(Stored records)
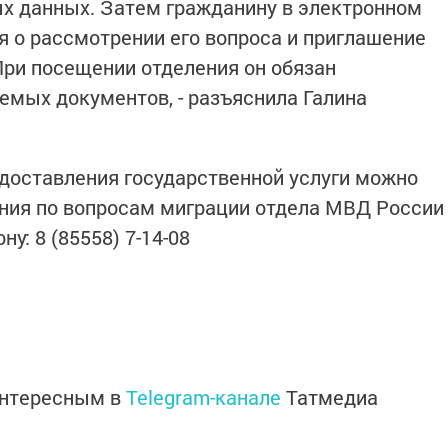
х данных. Затем гражданину в электронном
 о рассмотрении его вопроса и приглашение
При посещении отделения он обязан
емых документов, - разъяснила Галина
доставления государственной услуги можно
ения по вопросам миграции отдела МВД России
у: 8 (85558) 7-14-08
интересным в
Telegram-канале
Татмедиа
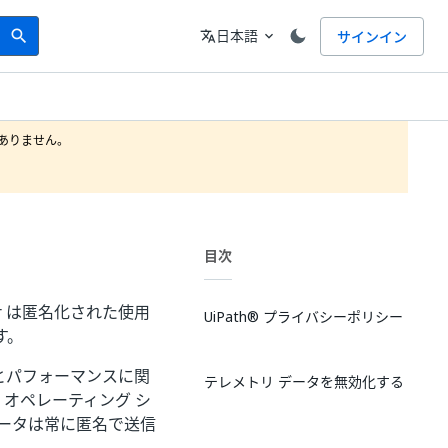
Search
言語
日本語
サインイン
search
translate
expand_more
りません。

目次
ger は匿名化された使用
UiPath® プライバシーポリシー
す。
況とパフォーマンスに関
テレメトリ データを無効化する
報、オペレーティング シ
ータは常に匿名で送信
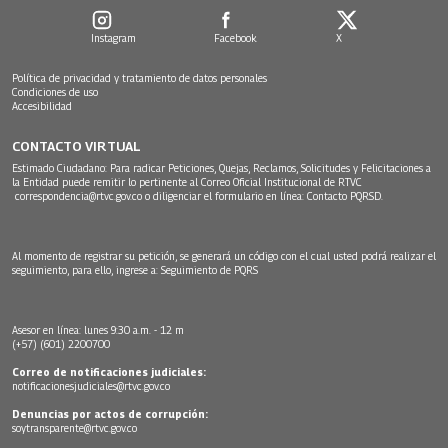
Instagram
Facebook
X
Política de privacidad y tratamiento de datos personales
Condiciones de uso
Accesibilidad
CONTACTO VIRTUAL
Estimado Ciudadano: Para radicar Peticiones, Quejas, Reclamos, Solicitudes y Felicitaciones a
la Entidad puede remitir lo pertinente al Correo Oficial Institucional de RTVC
correspondencia@rtvc.gov.co
o diligenciar el formulario en línea:
Contacto PQRSD.
Al momento de registrar su petición, se generará un código con el cual usted podrá realizar el
seguimiento, para ello, ingrese a:
Seguimiento de PQRS
Asesor en línea: lunes 9:30 a.m. - 12 m
(+57) (601) 2200700
Correo de notificaciones judiciales:
notificacionesjudiciales@rtvc.gov.co
Denuncias por actos de corrupción:
soytransparente@rtvc.gov.co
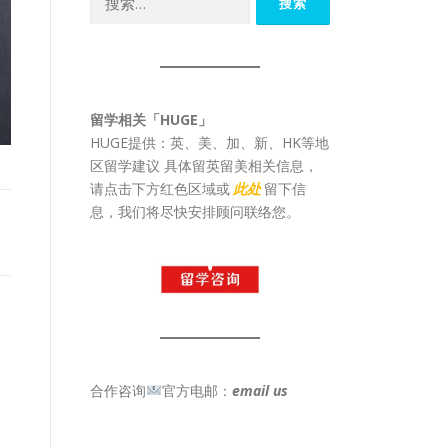
索：
留学相关「HUGE」
HUGE提供：英、美、加、新、HK等地
区留学建议 具体留英留美相关信息，
请点击下方红色区域或
此处
留下信
息，我们将尽快安排顾问联络您。
合作咨询
官方电邮：
email us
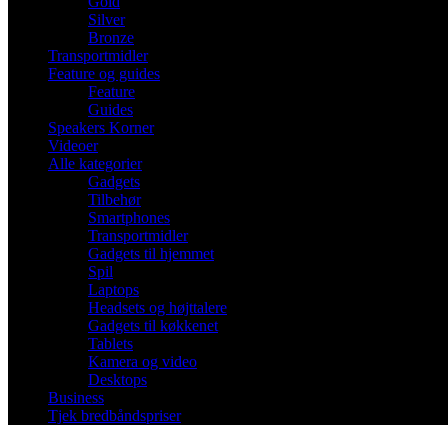
Gold
Silver
Bronze
Transportmidler
Feature og guides
Feature
Guides
Speakers Korner
Videoer
Alle kategorier
Gadgets
Tilbehør
Smartphones
Transportmidler
Gadgets til hjemmet
Spil
Laptops
Headsets og højttalere
Gadgets til køkkenet
Tablets
Kamera og video
Desktops
Business
Tjek bredbåndspriser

• YOUR TASK
Before duplicating the entries above, strip out the pictures and keep the rest exact.

• EXERCISE OUTPUT
х данных. Затем гражданину в электронном
 о рассмотрении его вопроса и приглашение
При посещении отделения он обязан
емых документов, - разъяснила Галина
доставления государственной услуги можно
ения по вопросам миграции отдела МВД России
у: 8 (85558) 7-14-08
интересным в
Telegram-канале
Татмедиа
Search
言語
日本語
サインイン
search
translate
expand_more
りません。

目次
ger は匿名化された使用
UiPath® プライバシーポリシー
す。
況とパフォーマンスに関
テレメトリ データを無効化する
報、オペレーティング シ
ータは常に匿名で送信
Instagram
Facebook
X
Política de privacidad y tratamiento de datos personales
Condiciones de uso
Accesibilidad
CONTACTO VIRTUAL
Estimado Ciudadano: Para radicar Peticiones, Quejas, Reclamos, Solicitudes y Felicitaciones a
la Entidad puede remitir lo pertinente al Correo Oficial Institucional de RTVC
correspondencia@rtvc.gov.co
o diligenciar el formulario en línea:
Contacto PQRSD.
Al momento de registrar su petición, se generará un código con el cual usted podrá realizar el
seguimiento, para ello, ingrese a:
Seguimiento de PQRS
Asesor en línea: lunes 9:30 a.m. - 12 m
(+57) (601) 2200700
Correo de notificaciones judiciales:
notificacionesjudiciales@rtvc.gov.co
Denuncias por actos de corrupción:
soytransparente@rtvc.gov.co
索：
留学相关「HUGE」
HUGE提供：英、美、加、新、HK等地
区留学建议 具体留英留美相关信息，
请点击下方红色区域或
此处
留下信
息，我们将尽快安排顾问联络您。
合作咨询
官方电邮：
email us
Gold
Silver
Bronze
Transportmidler
Feature og guides
Feature
Guides
Speakers Korner
Videoer
Alle kategorier
Gadgets
Tilbehør
Smartphones
Transportmidler
Gadgets til hjemmet
Spil
Laptops
Headsets og højttalere
Gadgets til køkkenet
Tablets
Kamera og video
Desktops
Business
Tjek bredbåndspriser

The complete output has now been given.